There are other command-line qualifiers that change the behaviour of the sequence input.
-sbegin integer first base used -send integer last base used, default=seq length -sreverse boolean reverse (if DNA) -sask boolean ask for begin/end/reverse -snucleotide boolean sequence is nucleotide -sprotein boolean sequence is protein -slower boolean make lower case -supper boolean make upper case -sformat string input sequence format -sopenfile string input filename -sdbname string database name -sid string entryname -ufo string UFO features -fformat string features format -fopenfile string features file name
There are other command-line qualifiers that change the behaviour of the sequence output.

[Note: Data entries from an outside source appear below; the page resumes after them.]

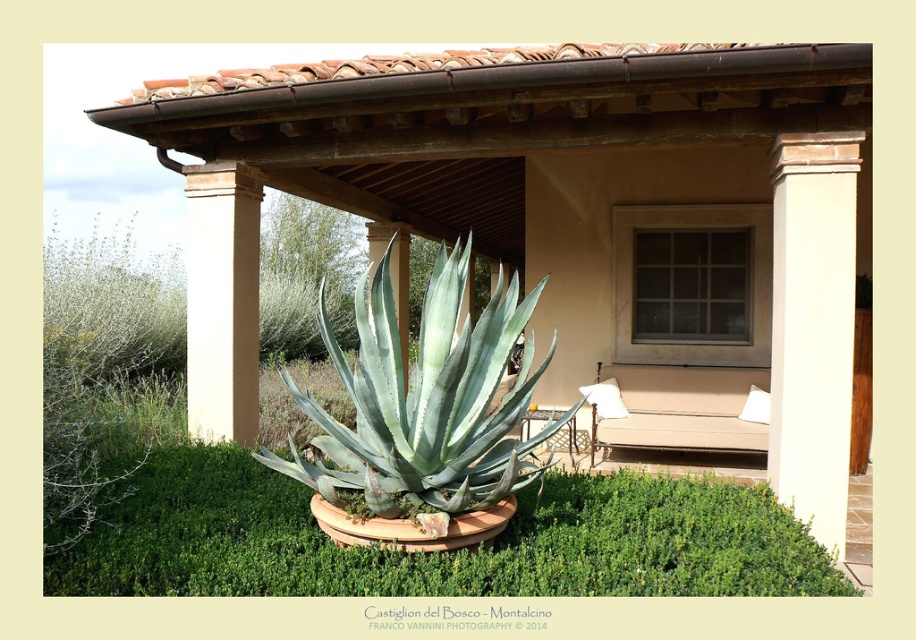 You are standing on the patio and want to place a small decorative item on the ground between the green succulent at center and the beige smooth column at center. Can you fit it there?

The green succulent at center is located below beige smooth column at center, so there is space between them to place the decorative item.

You are designing a garden layout and need to place a new statue that requires a base larger than the green succulent at center. Can the white smooth column at right serve as a suitable base for the statue?

The green succulent at center is bigger than the white smooth column at right. Since the statue requires a base larger than the green succulent at center, the white smooth column at right is not large enough to serve as a suitable base for the statue.

Based on the photo, you are planning to place a new bench in the outdoor patio area. The bench requires a space larger than the white smooth column at right. Based on the scene, is the brown wood pergola at center a suitable location for placing the bench?

The brown wood pergola at center is bigger than the white smooth column at right, so yes, the brown wood pergola at center is a suitable location for placing the bench since it provides enough space larger than the white smooth column at right. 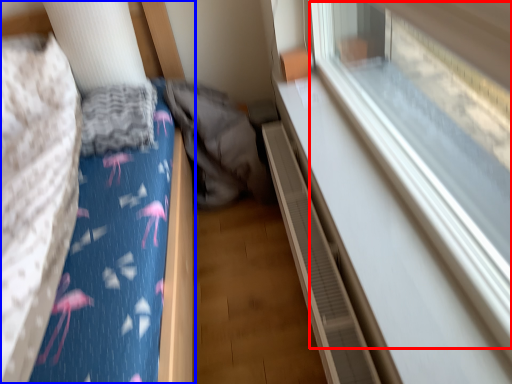 Question: Which object appears closest to the camera in this image, train window (highlighted by a red box) or furniture (highlighted by a blue box)?

Choices:
 (A) train window
 (B) furniture

Answer: (A) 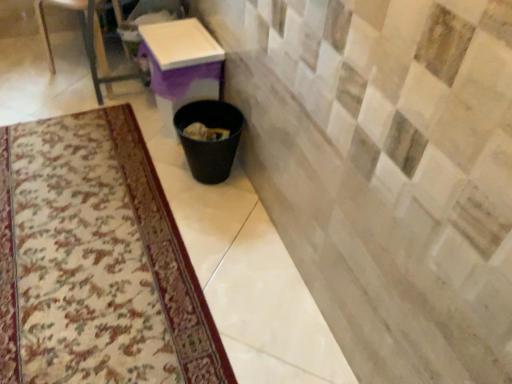 This screenshot has height=384, width=512. Identify the location of vacant position to the left of white glossy table at center. (126, 121). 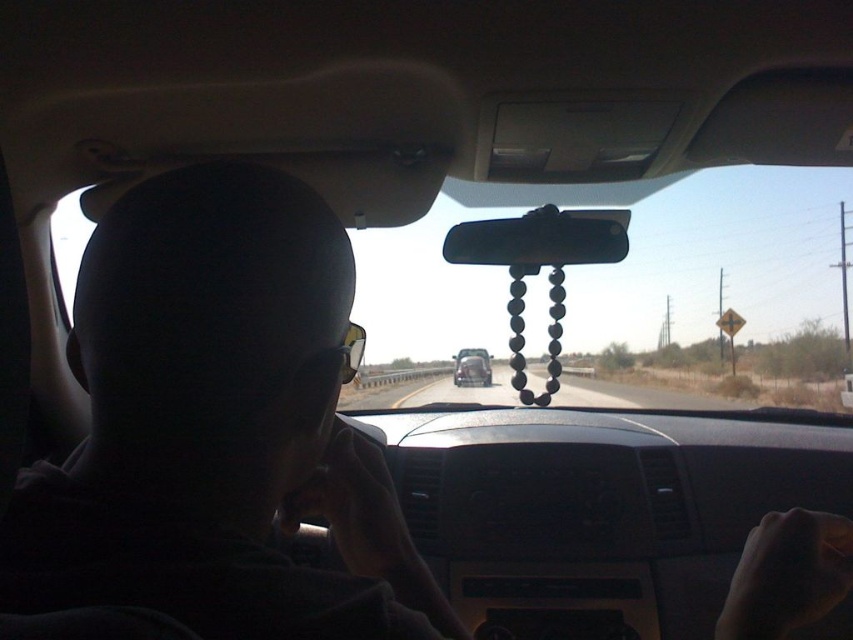 Can you confirm if black glossy mirror at center is positioned above metallic silver car at center?

Correct, black glossy mirror at center is located above metallic silver car at center.

Between black glossy mirror at center and metallic silver car at center, which one appears on the left side from the viewer's perspective?

From the viewer's perspective, metallic silver car at center appears more on the left side.

Is point (544, 230) positioned in front of point (465, 356)?

That is True.

You are a GUI agent. You are given a task and a screenshot of the screen. Output one action in this format:
    pyautogui.click(x=<x>, y=<y>)
    Task: Click on the black glossy mirror at center
    Image resolution: width=853 pixels, height=640 pixels.
    Given the screenshot: What is the action you would take?
    pyautogui.click(x=540, y=240) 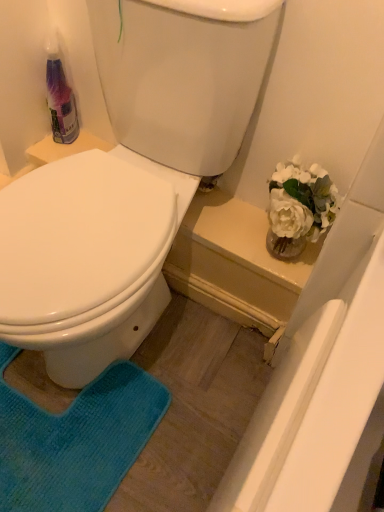 I want to click on free space in front of translucent plastic bottle at upper left, so click(46, 150). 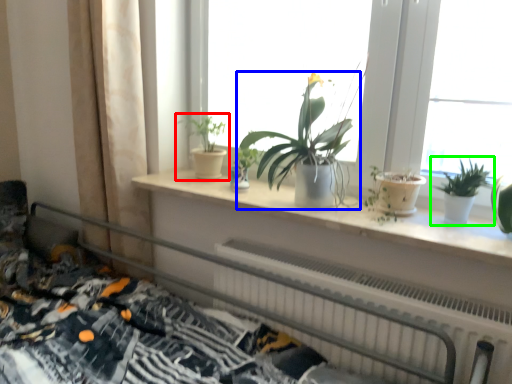 Question: Which object is the farthest from houseplant (highlighted by a red box)? Choose among these: houseplant (highlighted by a blue box) or houseplant (highlighted by a green box).

Choices:
 (A) houseplant
 (B) houseplant

Answer: (B) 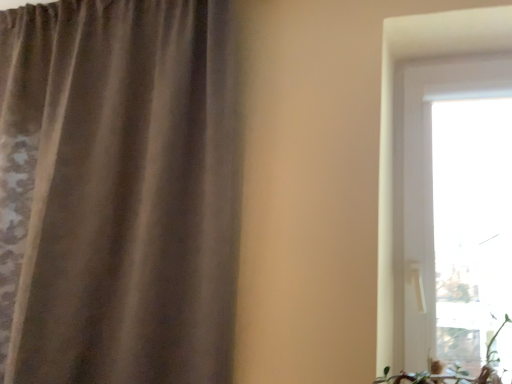 The image size is (512, 384). Identify the location of brown fabric curtain at left. (117, 192).

The width and height of the screenshot is (512, 384). What do you see at coordinates (117, 192) in the screenshot? I see `brown fabric curtain at left` at bounding box center [117, 192].

This screenshot has width=512, height=384. Find the location of `brown fabric curtain at left`. brown fabric curtain at left is located at coordinates (117, 192). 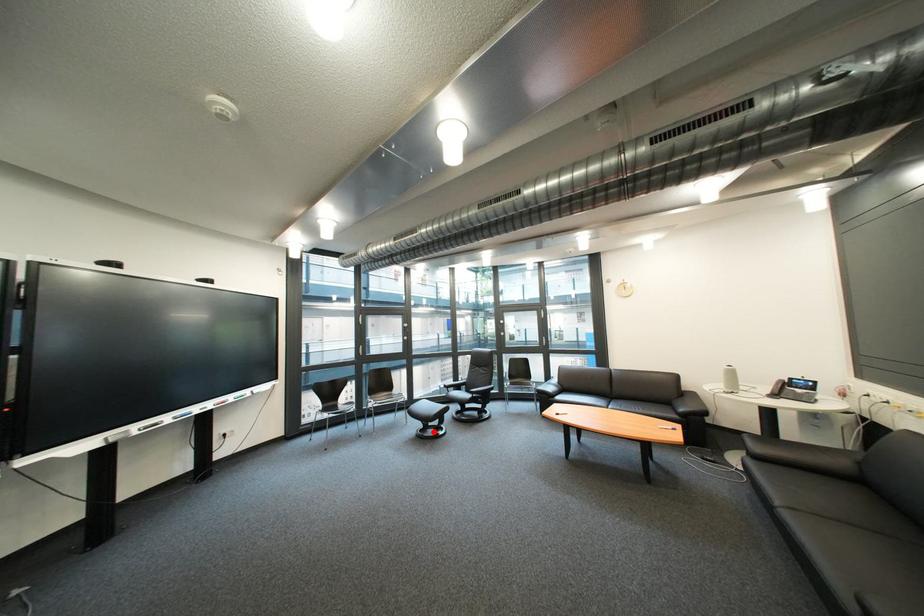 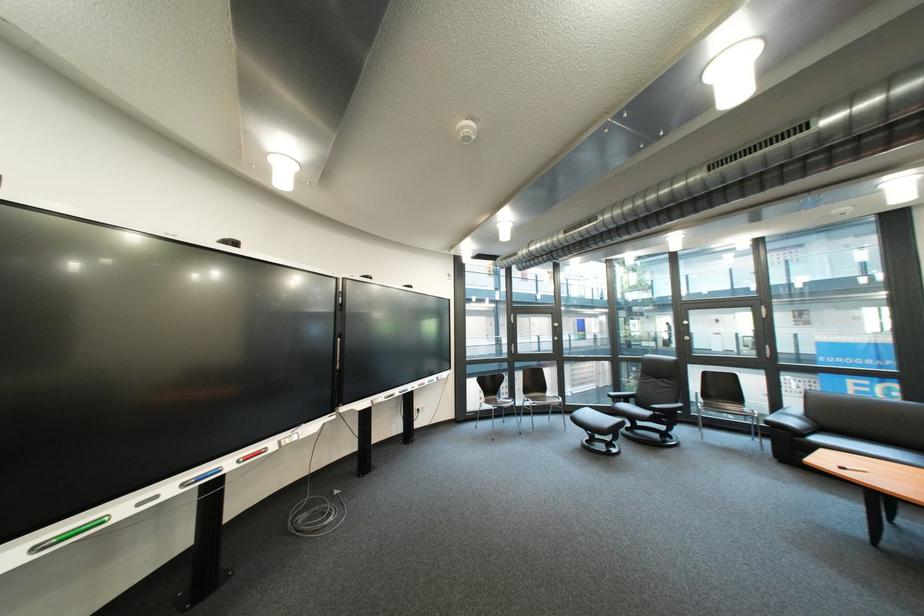 Question: I am providing you with two images of the same scene from different viewpoints. Image1 has a red point marked. In image2, the corresponding 3D location appears at what relative position? Reply with the corresponding letter.

Choices:
 (A) Closer
 (B) Farther

Answer: (A) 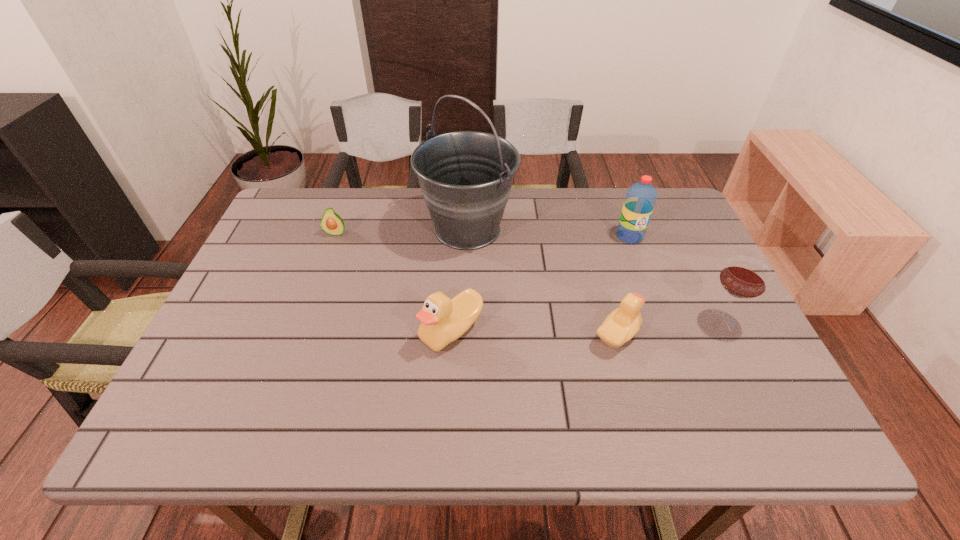 Where is `empty space between the rightmost object and the leftmost object`? empty space between the rightmost object and the leftmost object is located at coordinates (528, 276).

The height and width of the screenshot is (540, 960). I want to click on free space between the wineglass and the shorter duck, so click(x=668, y=328).

Image resolution: width=960 pixels, height=540 pixels. Find the location of `free space between the water bottle and the tallest object`. free space between the water bottle and the tallest object is located at coordinates (548, 233).

Identify the location of vacant area that lies between the fourth shortest object and the second tallest object. This screenshot has height=540, width=960. (675, 278).

Image resolution: width=960 pixels, height=540 pixels. What are the coordinates of `free spot between the fourth object from left to right and the left duck` in the screenshot? It's located at tap(534, 333).

You are a GUI agent. You are given a task and a screenshot of the screen. Output one action in this format:
    pyautogui.click(x=<x>, y=<y>)
    Task: Click on the free space between the tallest object and the left duck
    This screenshot has height=540, width=960.
    Given the screenshot: What is the action you would take?
    pyautogui.click(x=460, y=280)

Where is `vacant space that is in between the avocado and the taller duck`? Image resolution: width=960 pixels, height=540 pixels. vacant space that is in between the avocado and the taller duck is located at coordinates (394, 282).

At what (x,y) coordinates should I click in order to perform the action: click on free space between the third tallest object and the bucket. Please return your answer as a coordinate pair (x, y). The image size is (960, 540). Looking at the image, I should click on (593, 274).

-osformat string output sequence file format -osextension string file name extension -osname string base file name -osdirectory bool output sequence file directory -osdbname string database name to add -ossingle bool create a separate output file for each entry -oufo string feature file to create -offormat string features format -ofname string features file name -ofdirectory string features output directory
More formats, both for input and for output, can be easily added, so suggestions are always welcome.